In this project, pupils will construct a program that responds to two inputs: the micro:bit’s button being pressed and a change in the environment as sensed by the micro:bit’s compass sensor (known as a magnetometer).

What students will learn

The compass sensor measures the Earth’s magnetic field but can also be used to measure the strength of a magnet’s magnet field. Changes in this magnetic field, as the magnet moves further away from the micro:bit, can be used to trigger an output. This program responds to two inputs both leading to an ouput. Pupils will need to decide whether selection needs to be used so that the conditions are constantly monitored and in doing so show their depth of understanding of this concept.
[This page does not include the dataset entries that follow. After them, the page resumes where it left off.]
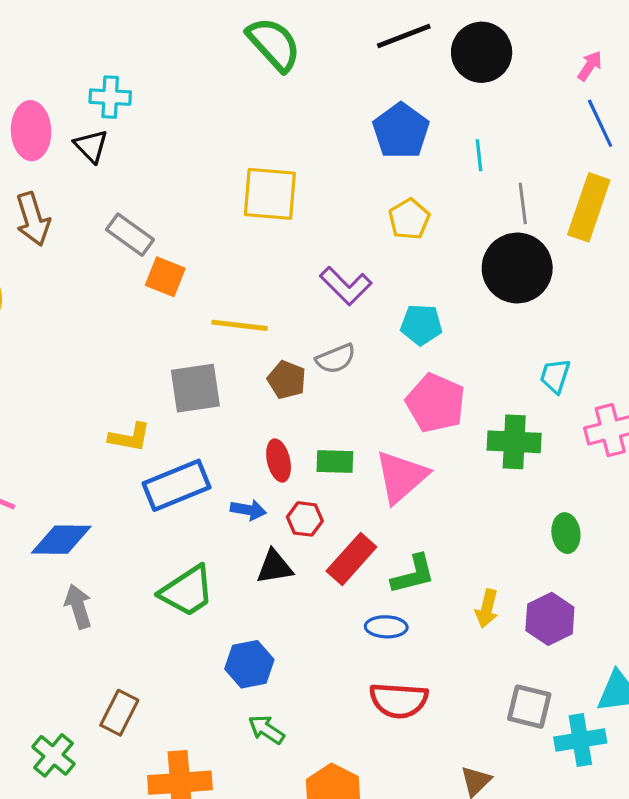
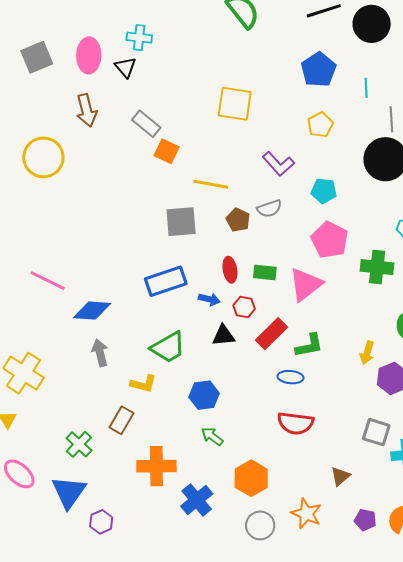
yellow L-shape: (130, 437) -> (143, 384), moved
yellow arrow: (487, 608) -> (367, 353), moved

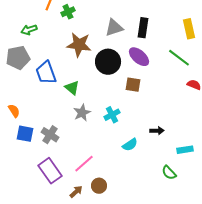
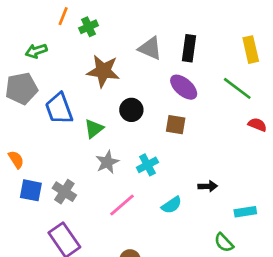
gray triangle: (114, 28) -> (150, 48), turned 42
black circle: (108, 62) -> (131, 110), moved, size x0.7
green triangle: (72, 88) -> (94, 129), turned 42
pink line: (84, 164) -> (122, 205), moved

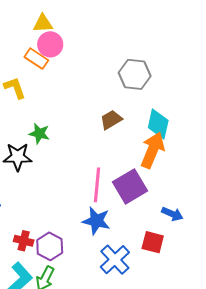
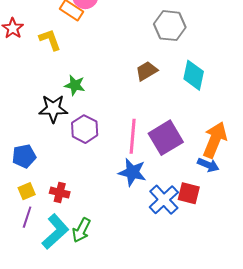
orange arrow: (153, 150) -> (215, 140), moved
purple hexagon: (50, 246) -> (85, 129), moved
blue cross: (115, 260) -> (164, 200), moved

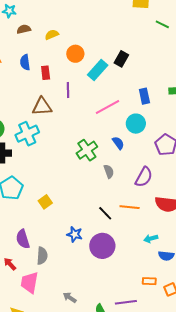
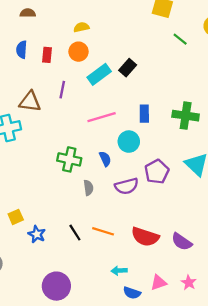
yellow semicircle: (52, 35) -> (81, 27), moved
red rectangle: (46, 73) -> (47, 55), moved
green cross: (87, 150) -> (69, 159), turned 35
purple semicircle: (144, 177) -> (127, 186), moved, turned 35
yellow square: (45, 202) -> (16, 217), moved
blue star: (75, 234) -> (37, 234), moved
purple circle: (102, 246) -> (56, 286), moved

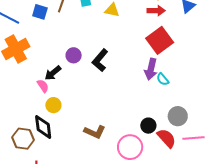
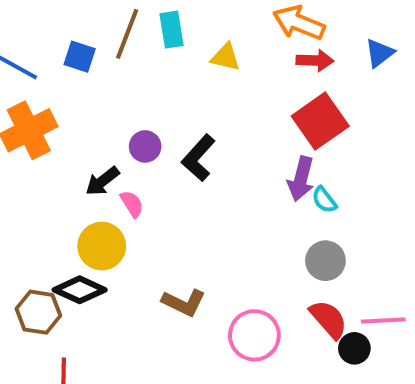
pink semicircle: (43, 86) -> (132, 204), moved
yellow circle: (53, 105) -> (102, 246), size x1.5
gray circle: (178, 116) -> (325, 261), moved
black circle: (148, 126) -> (354, 348), moved
black diamond: (43, 127) -> (80, 290), turned -60

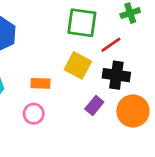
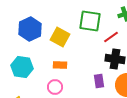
yellow square: (78, 65) -> (60, 37), moved
purple rectangle: (94, 105) -> (99, 81), turned -48

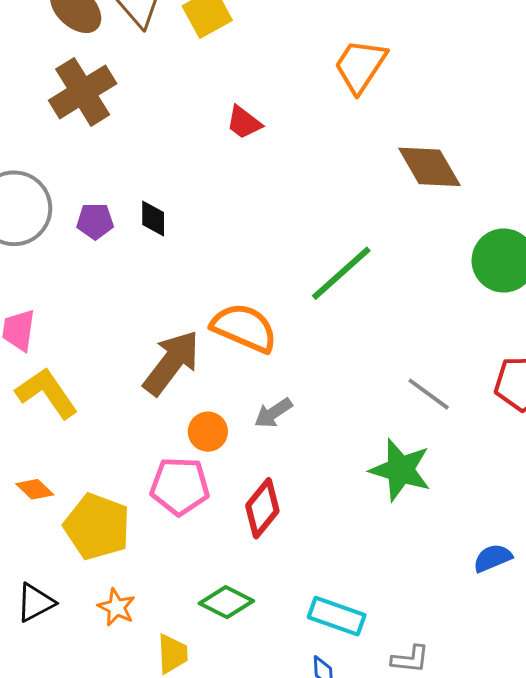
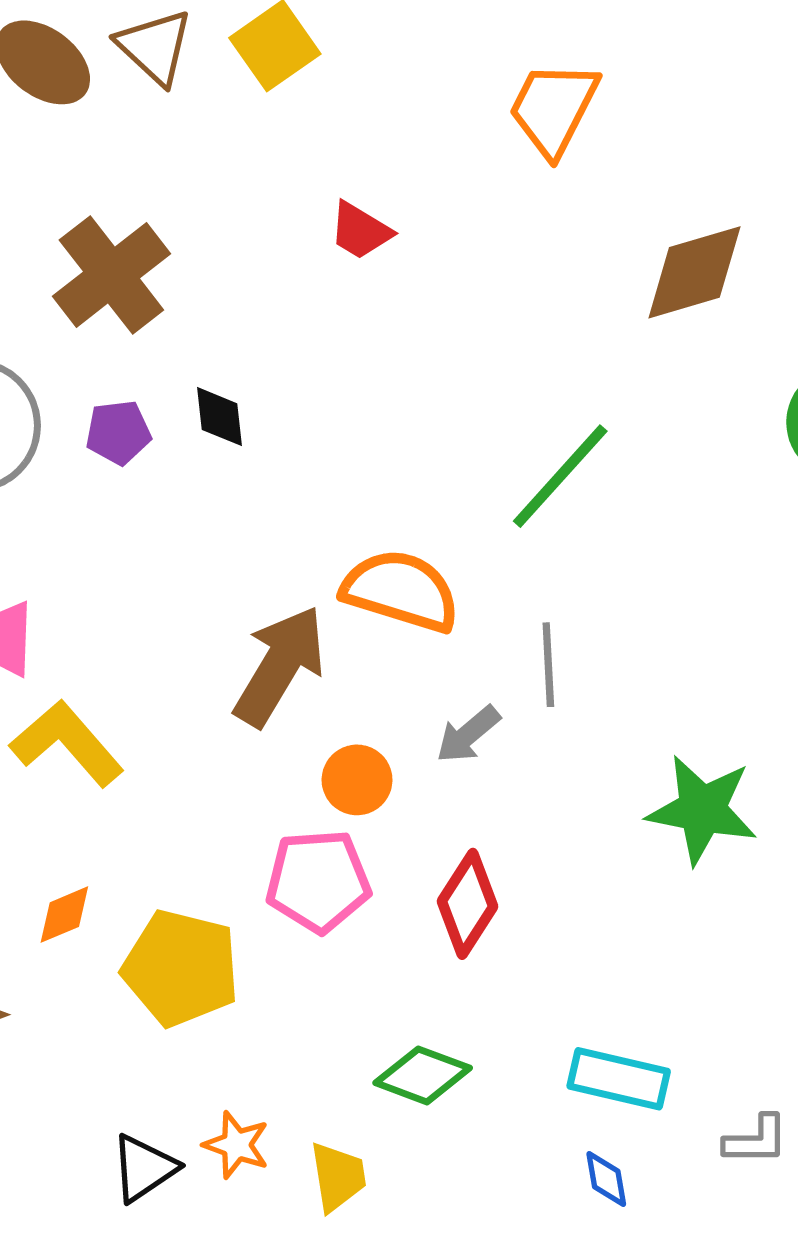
brown cross: (83, 92) -> (111, 275), moved
brown diamond: (429, 167) -> (694, 272), turned -70
gray line: (429, 394) -> (548, 665), moved, turned 57
orange diamond: (35, 489) -> (64, 915), turned -60
black triangle: (35, 602) -> (144, 1168), moved
orange star: (117, 607) -> (237, 1145), moved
Pupils will need to test and refine their program to ensure that the alarm has the required degree of sensitivity. To do this they will need to modify the value used in their selection statement. Pupils will also need to plan how they will attach the micro:bit and magnet to the door so it operates properly and is discrete.

Finally, pupils will think about the need to reset the alarm after it has been triggered by using a button input to initialise the program. In planning and constructing this program pupils will be required to apply several computer science concepts and computational thinking approaches which makes it suitable for assessing their knowledge, skills and understanding.